Here are some of my research publications and articles.
Policy-as-Prompt: Turning AI Governance Rules into Guardrails for AI Agents
Authors: Gauri Kholkar, Ratinder Ahuja
Conference: NeurIPS 2025, 3rd Regulatable ML Workshop Spotlight Presentation
Abstract: A regulatory machine learning framework that converts unstructured design artifacts (PRDs, TDDs, code) into verifiable runtime guardrails. Our Policy-as-Prompt method builds source-linked policy trees compiled into prompt-based classifiers for real-time monitoring.
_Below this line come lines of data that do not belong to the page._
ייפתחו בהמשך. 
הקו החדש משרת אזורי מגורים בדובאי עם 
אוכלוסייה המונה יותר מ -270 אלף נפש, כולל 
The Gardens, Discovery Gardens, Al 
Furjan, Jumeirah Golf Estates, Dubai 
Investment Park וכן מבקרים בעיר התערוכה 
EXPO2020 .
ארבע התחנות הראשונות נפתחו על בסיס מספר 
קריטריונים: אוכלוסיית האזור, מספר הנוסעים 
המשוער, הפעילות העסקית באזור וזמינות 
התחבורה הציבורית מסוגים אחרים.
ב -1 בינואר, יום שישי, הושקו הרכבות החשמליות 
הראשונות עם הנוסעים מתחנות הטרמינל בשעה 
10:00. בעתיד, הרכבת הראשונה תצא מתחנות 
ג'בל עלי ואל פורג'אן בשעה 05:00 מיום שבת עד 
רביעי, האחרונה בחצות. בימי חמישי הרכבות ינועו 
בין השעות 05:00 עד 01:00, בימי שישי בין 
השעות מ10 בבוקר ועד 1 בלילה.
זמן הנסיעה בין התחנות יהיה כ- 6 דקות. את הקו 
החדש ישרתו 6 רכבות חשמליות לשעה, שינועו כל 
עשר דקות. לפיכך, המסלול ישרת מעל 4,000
Evaluations show reduced prompt-injection risk, blocked out-of-scope requests, and scalable AI safety assurance.
CAPTURE: Context-Aware Prompt Injection Testing and Robustness Enhancement
Authors: Gauri Kholkar et al.
Conference: ACL 2025, LLMSEC Workshop
Abstract: A context-aware benchmark assessing both attack detection and over-defense tendencies in prompt injection guardrails. Experiments reveal current models suffer from high false negatives in adversarial cases and excessive false positives in benign scenarios.
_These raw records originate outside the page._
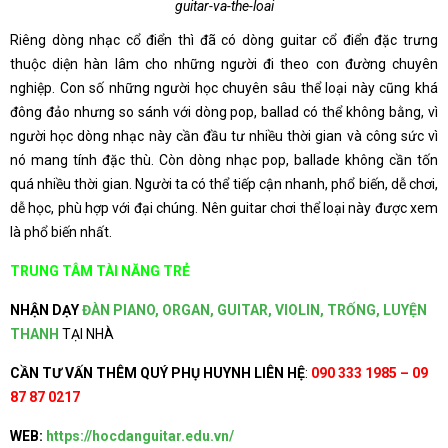
guitar-va-the-loai
Riêng dòng nhạc cổ điển thì đã có dòng guitar cổ điển đặc trưng
thuộc diện hàn lâm cho những người đi theo con đường chuyên
nghiệp. Con số những người học chuyên sâu thể loại này cũng khá
đông đảo nhưng so sánh với dòng pop, ballad có thể không bằng, vì
người học dòng nhạc này cần đầu tư nhiều thời gian và công sức vì
nó mang tính đặc thù. Còn dòng nhạc pop, ballade không cần tốn
quá nhiều thời gian. Người ta có thể tiếp cận nhanh, phổ biến, dễ chơi,
dễ học, phù hợp với đại chúng. Nên guitar chơi thể loại này được xem
là phổ biến nhất.
TRUNG TÂM TÀI NĂNG TRẺ
NHẬN DẠY
ĐÀN PIANO, ORGAN, GUITAR, VIOLIN, TRỐNG, LUYỆN
THANH
TẠI NHÀ
CẦN TƯ VẤN THÊM QUÝ PHỤ HUYNH LIÊN HỆ
:
090 333 1985 – 09
87 87 0217
WEB:
https://hocdanguitar.edu.vn/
Towards Socio-Culturally Aware Evaluation of Large Language Models for Content Moderation
Authors: Shanu Kumar, Gauri Kholkar, Saish Mendke, Anubhav Sadana, Parag Agrawal, Sandipan Dandapat
Conference: COLING 2025
Abstract: A socio-culturally aware evaluation framework for LLM-driven content moderation with a scalable method for creating diverse datasets using persona-based generation. These datasets provide broader perspectives and pose greater challenges for LLMs, especially smaller models.
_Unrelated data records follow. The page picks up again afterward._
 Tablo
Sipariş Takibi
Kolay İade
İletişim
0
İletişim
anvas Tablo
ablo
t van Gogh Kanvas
LITMUS Predictor: An AI Assistant for Building Reliable, High-Performing and Fair Multilingual NLP Systems
Authors: Anirudh Srinivasan*†, Gauri Kholkar*, Rahul Kejriwal*, Tanuja Ganu, Sandipan Dandapat, Sunayana Sitaram, Balakrishnan Santhanam, Somak Aditya, Kalika Bali, Monojit Choudhury (*Equal contribution)
Conference: AAAI 2022
Abstract: A tool that makes reliable performance projections for fine-tuned task-specific models across languages without test and training data, helping strategize data labeling efforts to optimize performance and fairness objectives.